Asalam alaikum everyone!
This week, the community that I am working within had two Janazahs (Islamic funerals). The individuals who passed were both Muslim, but the family and friends that had attended each Janazah were noticeably more diverse.
During the ceremony for Brother “Ahmed,” I observed Muslim brothers and sisters dressed in traditional Nation of Islam clothing. The brothers were dressed in sharp black suits and the sisters in traditional white dresses. I enjoyed hearing about all the great stories and history that this brother was a part of. I listened as Ahmed’s wife reflected on their time together, as Ahmed’s children reminisced about the good times, and as Ahmed’s grandchildren cried at the stand wishing that they could have a little more time together.
During the ceremony for Brother “Adam,” I observed a diverse array of Muslims and Christians in the Masjid all mourning the loss of Adam. I saw Adam’s friends and family all come together to pray and celebrate Adam’s life regardless of religion or background. And again, I listened as Adam’s wife reflected on their time together, as Adam’s children reminisced about the good times, and as Adam’s grandchildren cried at the stand wishing that they could have a little more time together.
Ahmed’s Janazah emphasized the rich and vast history of Islam in the community, and Adam’s Janazah emphasized the beautiful diversity that is flourishing in the community. Most importantly, however, both Janazahs emphasized the importance of coming together and family.
That’s the beauty of the community that DREAM serves.
And it is such an honor and privilege to be working on a project where we get to capture both the history and diversity of this neighborly community. We get to capture the stories of passionate community leaders, wise community elders, and hopeful community youth. It is a project that aims to engage, empower, and educate a whole community regardless of background, race, and religion.

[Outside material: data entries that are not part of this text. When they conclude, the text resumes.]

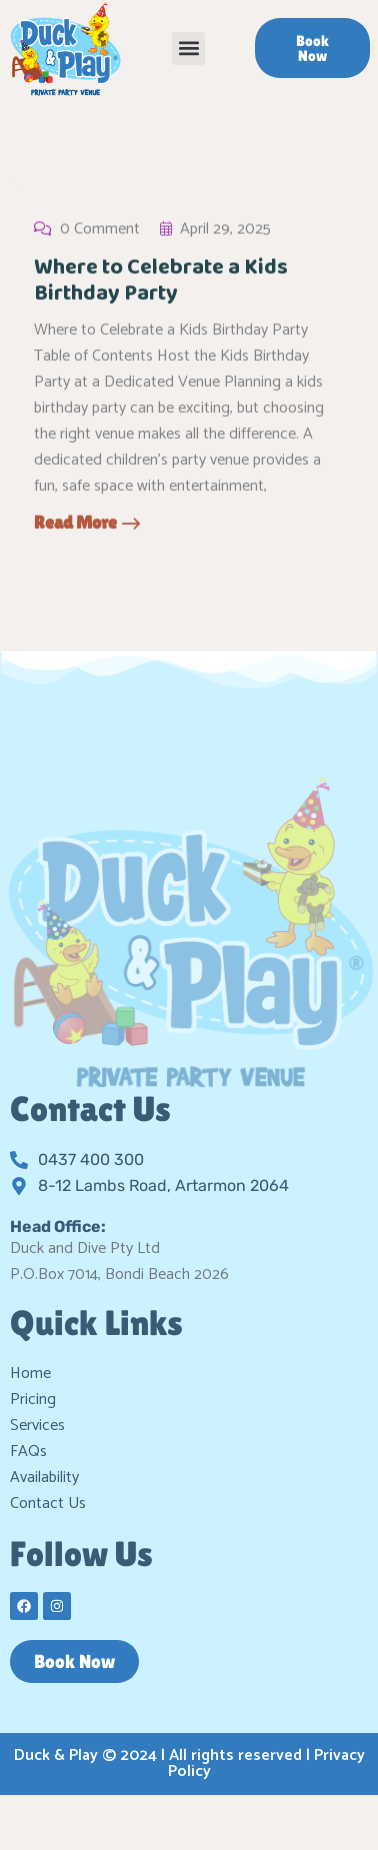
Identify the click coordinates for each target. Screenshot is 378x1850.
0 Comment (87, 232)
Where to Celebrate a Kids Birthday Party (161, 283)
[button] (188, 48)
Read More (87, 524)
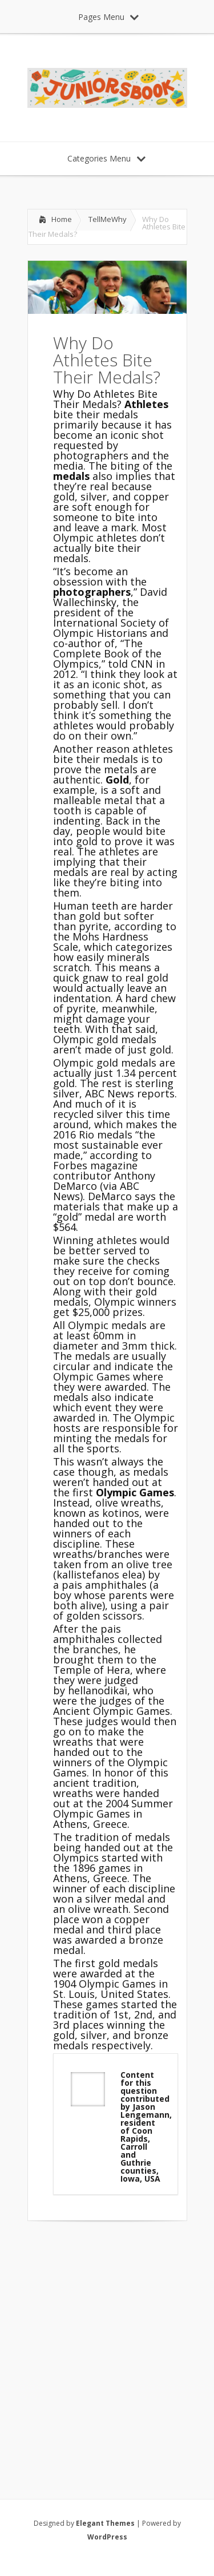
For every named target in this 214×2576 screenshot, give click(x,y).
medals (72, 476)
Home (61, 219)
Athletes (146, 404)
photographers (92, 592)
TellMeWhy (107, 219)
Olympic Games (135, 1492)
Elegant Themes (105, 2523)
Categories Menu (106, 158)
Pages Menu (108, 16)
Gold (117, 779)
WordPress (107, 2537)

Through the community based participatory research that DREAM is doing with Dr. Alisa Perkins’ project, I get to learn about the history of the community by the people with the lived experience to teach it. I get to see firsthand the work that is being done by the people who call this community home. In a city where highways were built to divide, I get to witness a community come together for the shared goal of revitalization with the dream of building a thriving and sustainable neighborhood.